Gunnar Christian Brøvig (30 August 1907 – 8 September 1944) was a Norwegian ship-owner and resistance member.

He was born in Farsund as a son of Tharald Brøvig, Sr. and Cecilie Catharina, née Hoff. He had the much younger brother Harald Nikolai Brøvig and the sister Andrea Brøvig, who married Olav Selvaag. He had married Ragnhild Mørch in Borge Municipality in Østfold county in 1940, and they lived in Farsund. The couple had one child; the son Tharald Brøvig, Jr.

Brøvig had the cand.jur. degree, and after serving some time as a deputy judge he worked in the shipping business. From 1938 he was the leader of his father's company Th. Brøvig.

During the occupation of Norway by Nazi Germany he worked with illegal transport of refugees from the Nazi regime. He was a member of the resistance within Sivorg.
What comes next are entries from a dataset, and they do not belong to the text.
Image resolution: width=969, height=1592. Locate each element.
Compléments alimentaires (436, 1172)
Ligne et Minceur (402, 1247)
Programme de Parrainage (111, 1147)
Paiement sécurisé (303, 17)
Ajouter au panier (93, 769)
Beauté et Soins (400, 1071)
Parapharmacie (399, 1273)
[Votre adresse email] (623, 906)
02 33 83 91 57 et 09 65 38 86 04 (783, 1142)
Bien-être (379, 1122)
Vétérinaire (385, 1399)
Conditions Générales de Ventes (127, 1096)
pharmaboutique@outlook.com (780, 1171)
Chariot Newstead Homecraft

He was arrested on 18 March 1944, and was incarcerated in Arkivet until 13 May, then in Grini concentration camp to 6 September 1944. He was then shipped on board the prisoner transport ship SS Westfalen. On 7 September 1944 the ship sank off Marstrand, probably hit by a naval mine. Seventy-eight people aboard survived, but most of the Norwegian prisoners-of-war were casualties, including Brøvig.